Omit the pictures and output exactly the lines from the start of the entries through the line containing "Healthy Hair Growth".

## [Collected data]
━━━━━━━━━━━━━━━━

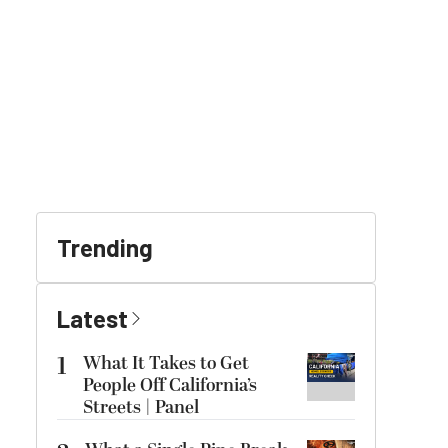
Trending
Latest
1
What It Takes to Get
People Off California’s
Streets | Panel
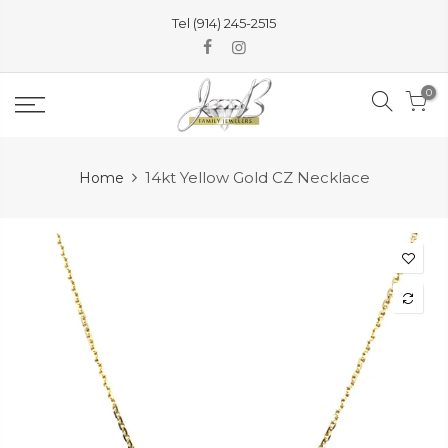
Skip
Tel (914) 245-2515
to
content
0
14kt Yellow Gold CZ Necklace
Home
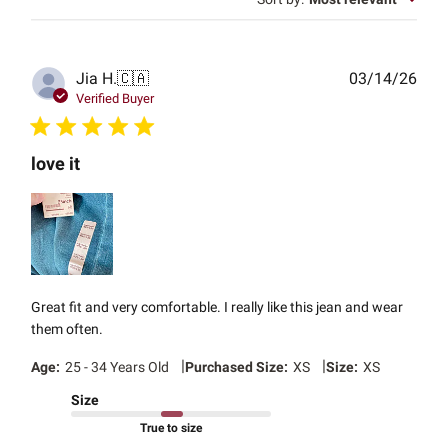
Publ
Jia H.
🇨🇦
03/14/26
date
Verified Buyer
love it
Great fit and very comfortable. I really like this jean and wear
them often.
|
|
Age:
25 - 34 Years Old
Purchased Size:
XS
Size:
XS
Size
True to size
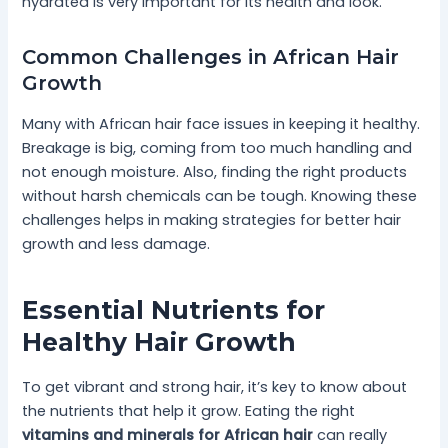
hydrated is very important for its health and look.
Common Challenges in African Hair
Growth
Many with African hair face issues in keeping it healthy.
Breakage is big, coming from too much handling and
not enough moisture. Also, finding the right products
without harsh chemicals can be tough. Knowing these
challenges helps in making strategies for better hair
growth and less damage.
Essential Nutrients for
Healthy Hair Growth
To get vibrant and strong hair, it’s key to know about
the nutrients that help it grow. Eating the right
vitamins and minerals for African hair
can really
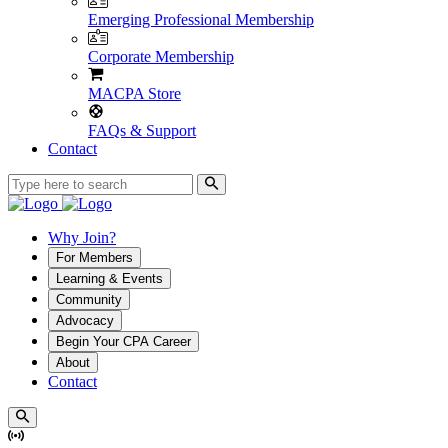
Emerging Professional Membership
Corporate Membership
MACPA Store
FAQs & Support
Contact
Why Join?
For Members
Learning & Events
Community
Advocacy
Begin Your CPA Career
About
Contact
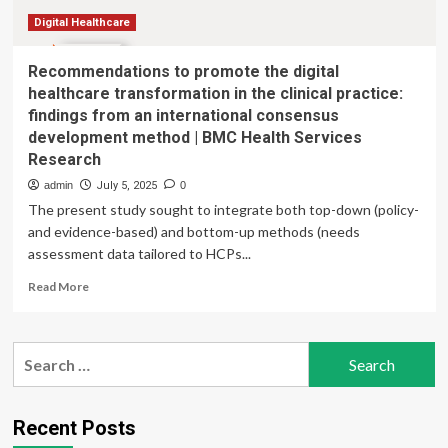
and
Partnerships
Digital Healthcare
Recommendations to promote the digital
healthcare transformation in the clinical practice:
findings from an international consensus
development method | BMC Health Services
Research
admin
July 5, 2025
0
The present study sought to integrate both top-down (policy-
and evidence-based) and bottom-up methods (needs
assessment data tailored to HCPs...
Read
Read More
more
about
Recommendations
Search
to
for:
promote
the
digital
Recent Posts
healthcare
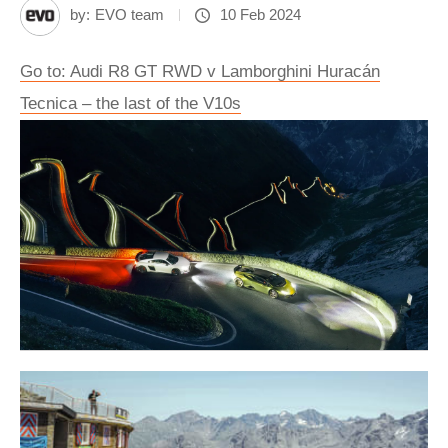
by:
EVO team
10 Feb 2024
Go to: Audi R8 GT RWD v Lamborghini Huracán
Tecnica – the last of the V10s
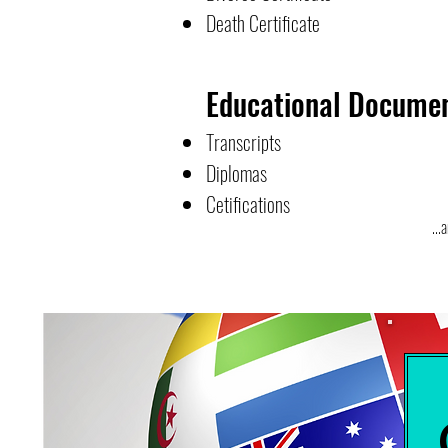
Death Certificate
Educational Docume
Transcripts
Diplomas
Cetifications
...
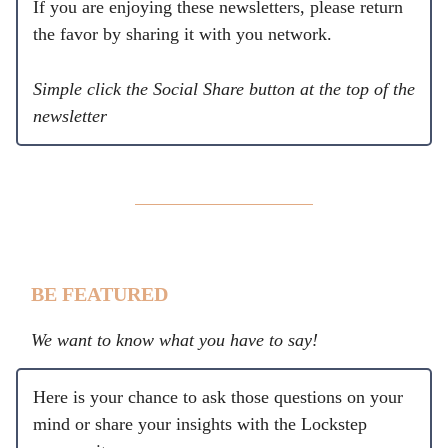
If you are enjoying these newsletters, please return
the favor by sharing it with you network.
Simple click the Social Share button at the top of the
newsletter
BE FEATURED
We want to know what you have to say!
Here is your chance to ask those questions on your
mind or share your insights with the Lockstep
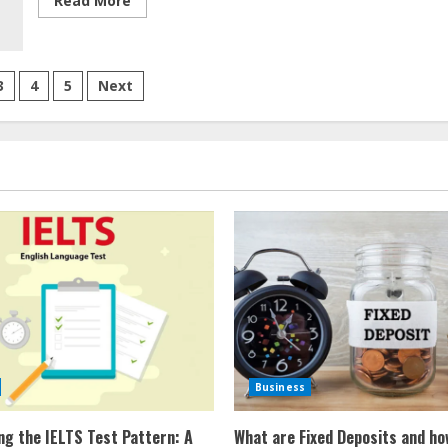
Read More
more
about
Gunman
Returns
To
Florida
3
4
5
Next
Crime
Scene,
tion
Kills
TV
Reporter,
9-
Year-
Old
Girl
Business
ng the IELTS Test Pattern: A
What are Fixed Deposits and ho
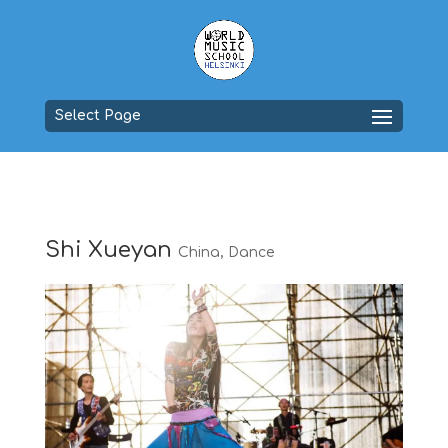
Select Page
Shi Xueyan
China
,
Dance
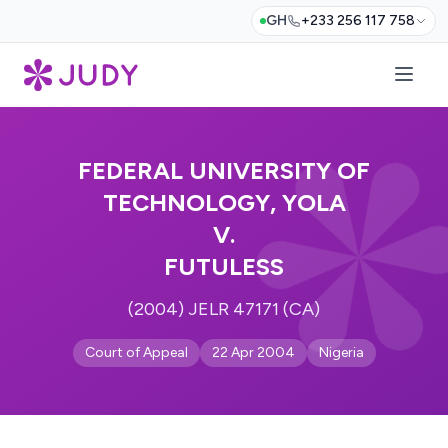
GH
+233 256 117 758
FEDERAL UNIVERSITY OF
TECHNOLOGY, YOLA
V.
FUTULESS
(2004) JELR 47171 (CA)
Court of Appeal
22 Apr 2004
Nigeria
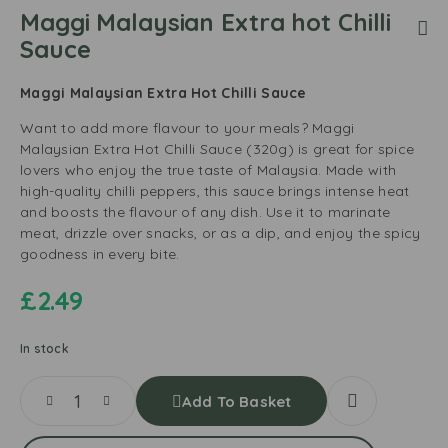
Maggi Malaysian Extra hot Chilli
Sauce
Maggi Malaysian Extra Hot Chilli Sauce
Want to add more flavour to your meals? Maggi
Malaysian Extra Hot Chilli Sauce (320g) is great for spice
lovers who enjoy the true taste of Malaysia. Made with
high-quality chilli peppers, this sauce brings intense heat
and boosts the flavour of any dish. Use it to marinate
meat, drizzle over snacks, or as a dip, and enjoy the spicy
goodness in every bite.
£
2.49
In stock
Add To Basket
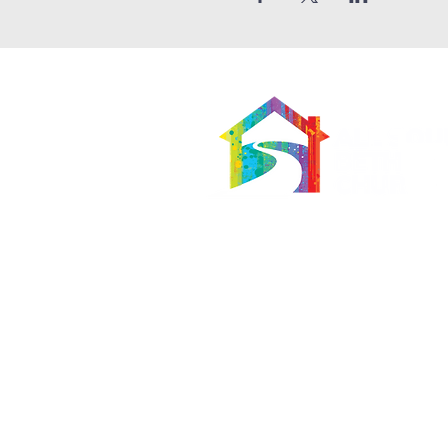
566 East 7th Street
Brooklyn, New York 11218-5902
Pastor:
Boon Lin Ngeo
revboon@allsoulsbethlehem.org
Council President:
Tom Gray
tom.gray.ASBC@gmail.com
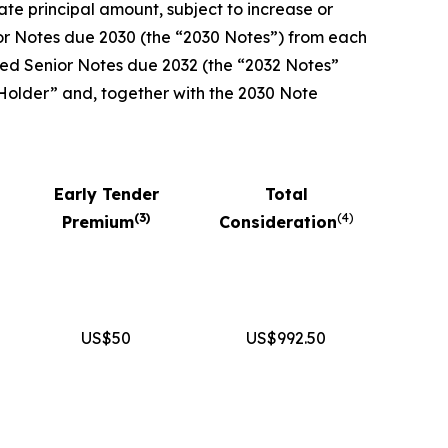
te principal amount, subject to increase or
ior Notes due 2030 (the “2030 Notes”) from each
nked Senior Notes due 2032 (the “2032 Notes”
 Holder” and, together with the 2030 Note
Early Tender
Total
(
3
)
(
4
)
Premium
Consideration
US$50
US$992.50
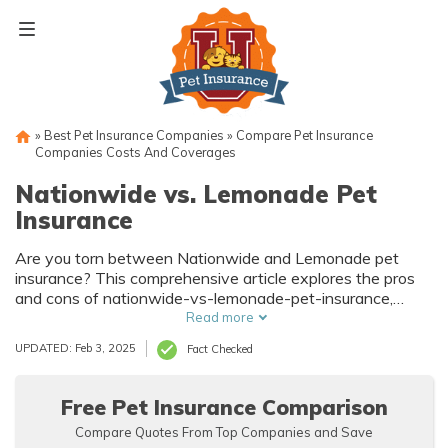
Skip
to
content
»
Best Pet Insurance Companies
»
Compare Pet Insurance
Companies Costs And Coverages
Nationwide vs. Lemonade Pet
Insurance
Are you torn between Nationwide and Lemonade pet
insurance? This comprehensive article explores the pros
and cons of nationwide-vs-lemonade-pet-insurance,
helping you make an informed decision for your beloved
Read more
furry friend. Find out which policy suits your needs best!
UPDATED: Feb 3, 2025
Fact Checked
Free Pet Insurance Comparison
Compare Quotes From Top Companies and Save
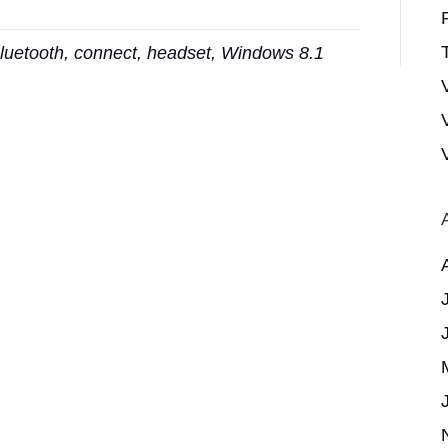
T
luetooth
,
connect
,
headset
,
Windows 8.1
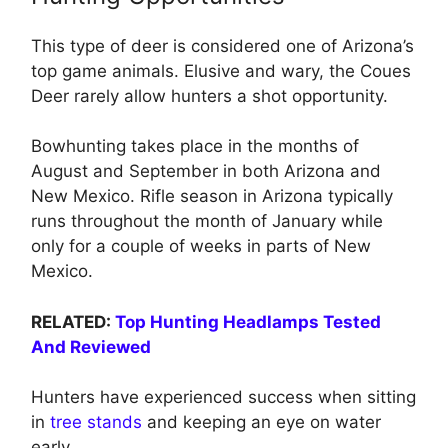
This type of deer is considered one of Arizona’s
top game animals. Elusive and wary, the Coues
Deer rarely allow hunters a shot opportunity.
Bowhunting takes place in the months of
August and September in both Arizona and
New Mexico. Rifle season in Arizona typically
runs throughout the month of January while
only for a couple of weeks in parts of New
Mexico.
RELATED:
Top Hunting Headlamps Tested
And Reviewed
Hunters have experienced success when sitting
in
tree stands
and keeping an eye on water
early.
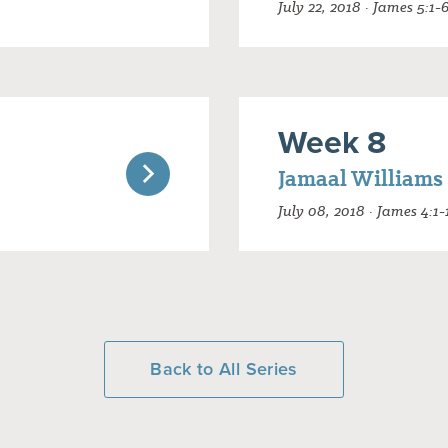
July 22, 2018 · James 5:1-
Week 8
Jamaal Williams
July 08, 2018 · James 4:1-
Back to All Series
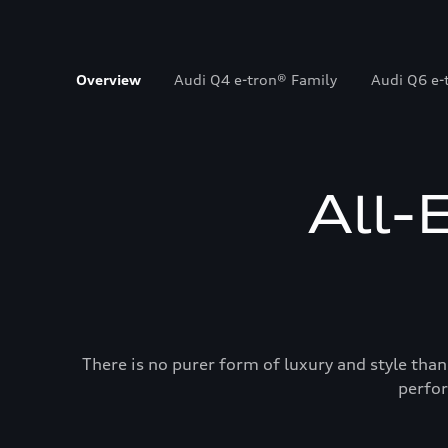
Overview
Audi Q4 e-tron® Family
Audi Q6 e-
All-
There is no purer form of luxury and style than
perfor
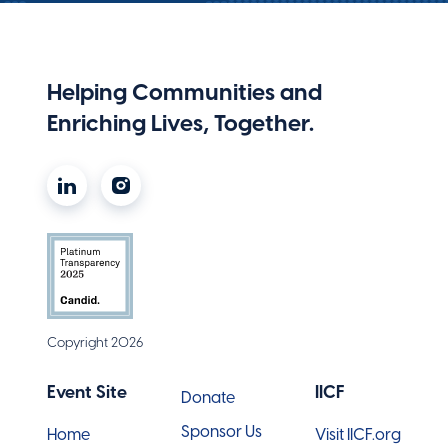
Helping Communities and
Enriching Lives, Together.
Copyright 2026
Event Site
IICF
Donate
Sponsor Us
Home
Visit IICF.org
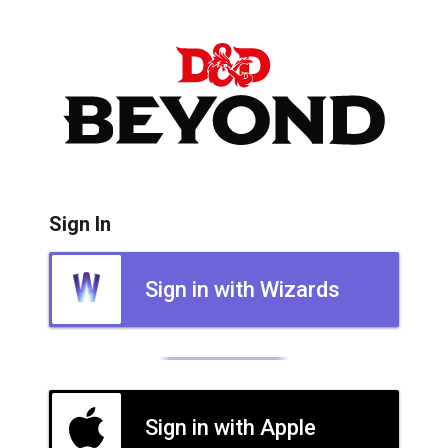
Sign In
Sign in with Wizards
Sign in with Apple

━━━━━━━━━━━━━━━━

## [RESULT OF THIS TASK]
Trending
Latest
1
What It Takes to Get
People Off California’s
Streets | Panel
Skip
Tel (914) 245-2515
to
content
0
14kt Yellow Gold CZ Necklace
Home
Publ
Jia H.
🇨🇦
03/14/26
date
Verified Buyer
love it
Great fit and very comfortable. I really like this jean and wear
them often.
|
|
Age:
25 - 34 Years Old
Purchased Size:
XS
Size:
XS
Size
True to size
hydrated is very important for its health and look.
Common Challenges in African Hair
Growth
Many with African hair face issues in keeping it healthy.
Breakage is big, coming from too much handling and
not enough moisture. Also, finding the right products
without harsh chemicals can be tough. Knowing these
challenges helps in making strategies for better hair
growth and less damage.
Essential Nutrients for
Healthy Hair Growth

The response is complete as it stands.